DATA FOR THE TASK ::

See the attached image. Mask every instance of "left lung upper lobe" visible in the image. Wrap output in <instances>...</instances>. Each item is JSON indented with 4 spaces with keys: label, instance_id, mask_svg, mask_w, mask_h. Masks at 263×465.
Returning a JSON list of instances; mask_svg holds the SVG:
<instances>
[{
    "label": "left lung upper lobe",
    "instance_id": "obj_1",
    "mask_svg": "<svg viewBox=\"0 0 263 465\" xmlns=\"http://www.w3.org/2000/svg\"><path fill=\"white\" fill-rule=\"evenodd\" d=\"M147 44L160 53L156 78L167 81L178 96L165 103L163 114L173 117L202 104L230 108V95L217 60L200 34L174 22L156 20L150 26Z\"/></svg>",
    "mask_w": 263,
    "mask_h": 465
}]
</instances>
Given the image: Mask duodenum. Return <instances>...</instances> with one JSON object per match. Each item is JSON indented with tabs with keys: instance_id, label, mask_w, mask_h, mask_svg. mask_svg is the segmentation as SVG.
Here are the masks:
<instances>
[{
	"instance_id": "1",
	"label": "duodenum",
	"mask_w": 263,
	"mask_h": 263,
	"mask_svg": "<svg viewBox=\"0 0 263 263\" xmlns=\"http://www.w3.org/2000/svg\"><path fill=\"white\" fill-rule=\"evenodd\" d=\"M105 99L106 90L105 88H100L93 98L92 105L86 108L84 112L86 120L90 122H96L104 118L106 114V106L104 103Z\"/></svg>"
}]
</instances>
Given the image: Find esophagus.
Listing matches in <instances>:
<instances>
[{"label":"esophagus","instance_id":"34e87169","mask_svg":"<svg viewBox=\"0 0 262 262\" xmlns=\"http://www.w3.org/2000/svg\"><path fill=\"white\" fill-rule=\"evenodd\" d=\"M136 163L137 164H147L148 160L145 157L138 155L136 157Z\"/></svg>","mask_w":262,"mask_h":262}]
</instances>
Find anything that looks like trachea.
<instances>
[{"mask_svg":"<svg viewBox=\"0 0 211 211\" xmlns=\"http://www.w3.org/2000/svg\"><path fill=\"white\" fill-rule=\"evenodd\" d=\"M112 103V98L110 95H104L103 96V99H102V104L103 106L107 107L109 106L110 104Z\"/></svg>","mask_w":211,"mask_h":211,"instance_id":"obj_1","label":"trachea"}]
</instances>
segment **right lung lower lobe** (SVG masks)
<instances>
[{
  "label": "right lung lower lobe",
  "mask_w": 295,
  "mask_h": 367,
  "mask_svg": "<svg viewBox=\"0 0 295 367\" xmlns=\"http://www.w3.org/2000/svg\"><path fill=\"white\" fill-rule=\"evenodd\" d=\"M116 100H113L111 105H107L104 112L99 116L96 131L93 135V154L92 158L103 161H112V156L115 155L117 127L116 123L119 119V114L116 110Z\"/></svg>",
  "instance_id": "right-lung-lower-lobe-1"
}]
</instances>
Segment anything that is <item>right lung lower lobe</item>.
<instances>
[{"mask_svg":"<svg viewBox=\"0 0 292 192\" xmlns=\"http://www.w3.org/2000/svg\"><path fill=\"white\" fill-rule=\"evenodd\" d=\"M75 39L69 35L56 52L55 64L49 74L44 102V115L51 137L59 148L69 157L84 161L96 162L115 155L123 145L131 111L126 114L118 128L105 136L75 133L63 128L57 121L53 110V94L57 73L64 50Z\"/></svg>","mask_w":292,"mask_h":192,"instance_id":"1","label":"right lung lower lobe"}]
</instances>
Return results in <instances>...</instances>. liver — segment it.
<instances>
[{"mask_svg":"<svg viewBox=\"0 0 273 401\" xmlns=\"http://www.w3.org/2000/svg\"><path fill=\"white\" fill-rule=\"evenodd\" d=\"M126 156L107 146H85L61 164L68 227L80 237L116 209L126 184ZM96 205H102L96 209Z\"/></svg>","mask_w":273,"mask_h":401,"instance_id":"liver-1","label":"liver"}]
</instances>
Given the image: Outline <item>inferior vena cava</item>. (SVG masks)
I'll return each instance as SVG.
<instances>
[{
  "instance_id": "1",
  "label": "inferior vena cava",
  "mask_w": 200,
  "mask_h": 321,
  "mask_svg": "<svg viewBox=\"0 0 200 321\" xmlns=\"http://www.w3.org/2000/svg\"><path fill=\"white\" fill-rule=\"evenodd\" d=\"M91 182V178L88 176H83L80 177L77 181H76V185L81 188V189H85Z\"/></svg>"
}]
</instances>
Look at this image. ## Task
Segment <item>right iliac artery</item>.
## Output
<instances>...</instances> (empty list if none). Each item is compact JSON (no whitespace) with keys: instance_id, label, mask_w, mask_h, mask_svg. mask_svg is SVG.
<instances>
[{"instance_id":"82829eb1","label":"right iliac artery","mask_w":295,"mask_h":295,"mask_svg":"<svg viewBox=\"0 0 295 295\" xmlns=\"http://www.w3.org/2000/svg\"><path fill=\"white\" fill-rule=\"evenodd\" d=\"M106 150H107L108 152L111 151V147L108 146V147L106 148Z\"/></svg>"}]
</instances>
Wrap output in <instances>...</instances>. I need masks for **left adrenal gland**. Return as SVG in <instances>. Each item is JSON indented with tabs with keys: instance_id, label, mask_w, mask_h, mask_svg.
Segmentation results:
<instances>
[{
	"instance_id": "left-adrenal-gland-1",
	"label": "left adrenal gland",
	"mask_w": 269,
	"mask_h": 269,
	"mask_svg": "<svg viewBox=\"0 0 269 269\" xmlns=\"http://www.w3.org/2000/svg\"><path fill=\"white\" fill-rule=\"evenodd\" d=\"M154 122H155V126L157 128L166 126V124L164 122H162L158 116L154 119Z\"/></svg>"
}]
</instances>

WHAT THE TASK REQUIRES :: Your task is to write out, exactly, the line that contains "Return results in" and each line after it to the end of the data, with no other lines.

RESPONSE ::
Return results in <instances>...</instances>. liver — segment it.
<instances>
[{"mask_svg":"<svg viewBox=\"0 0 273 401\" xmlns=\"http://www.w3.org/2000/svg\"><path fill=\"white\" fill-rule=\"evenodd\" d=\"M126 156L107 146H85L61 164L68 227L80 237L116 209L126 184ZM96 205H102L96 209Z\"/></svg>","mask_w":273,"mask_h":401,"instance_id":"liver-1","label":"liver"}]
</instances>
Given the image: Outline <item>inferior vena cava</item>. (SVG masks)
I'll return each instance as SVG.
<instances>
[{
  "instance_id": "1",
  "label": "inferior vena cava",
  "mask_w": 200,
  "mask_h": 321,
  "mask_svg": "<svg viewBox=\"0 0 200 321\" xmlns=\"http://www.w3.org/2000/svg\"><path fill=\"white\" fill-rule=\"evenodd\" d=\"M91 182V178L88 176H83L80 177L77 181H76V185L81 188V189H85Z\"/></svg>"
}]
</instances>
Look at this image. ## Task
Segment <item>right iliac artery</item>.
## Output
<instances>...</instances> (empty list if none). Each item is compact JSON (no whitespace) with keys: instance_id, label, mask_w, mask_h, mask_svg. mask_svg is SVG.
<instances>
[{"instance_id":"82829eb1","label":"right iliac artery","mask_w":295,"mask_h":295,"mask_svg":"<svg viewBox=\"0 0 295 295\" xmlns=\"http://www.w3.org/2000/svg\"><path fill=\"white\" fill-rule=\"evenodd\" d=\"M106 150H107L108 152L111 151V147L108 146V147L106 148Z\"/></svg>"}]
</instances>
Wrap output in <instances>...</instances>. I need masks for **left adrenal gland**. Return as SVG in <instances>. Each item is JSON indented with tabs with keys: instance_id, label, mask_w, mask_h, mask_svg.
Segmentation results:
<instances>
[{
	"instance_id": "left-adrenal-gland-1",
	"label": "left adrenal gland",
	"mask_w": 269,
	"mask_h": 269,
	"mask_svg": "<svg viewBox=\"0 0 269 269\" xmlns=\"http://www.w3.org/2000/svg\"><path fill=\"white\" fill-rule=\"evenodd\" d=\"M154 122H155V126L157 128L166 126V124L164 122H162L158 116L154 119Z\"/></svg>"
}]
</instances>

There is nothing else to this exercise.